## WHAT IS BEING ASKED
Look for the line containing "Image resolution: width=485" in the entries below, then print that line and all that follow it exactly.

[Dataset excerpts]
•••
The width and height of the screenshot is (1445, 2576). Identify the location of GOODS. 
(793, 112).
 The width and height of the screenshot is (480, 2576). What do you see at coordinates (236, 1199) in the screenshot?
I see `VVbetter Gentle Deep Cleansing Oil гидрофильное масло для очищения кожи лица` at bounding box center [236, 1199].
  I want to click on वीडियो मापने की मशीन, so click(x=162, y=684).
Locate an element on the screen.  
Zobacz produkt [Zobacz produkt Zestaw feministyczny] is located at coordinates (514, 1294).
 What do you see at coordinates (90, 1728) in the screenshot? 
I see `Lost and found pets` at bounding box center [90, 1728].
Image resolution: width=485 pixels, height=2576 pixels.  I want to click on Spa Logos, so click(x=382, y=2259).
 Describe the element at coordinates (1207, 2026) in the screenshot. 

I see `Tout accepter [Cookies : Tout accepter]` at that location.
•••
## RESPONSE BELOW
Image resolution: width=485 pixels, height=2576 pixels.  I want to click on Spa Logos, so click(x=382, y=2259).
 Describe the element at coordinates (1207, 2026) in the screenshot. 

I see `Tout accepter [Cookies : Tout accepter]` at that location.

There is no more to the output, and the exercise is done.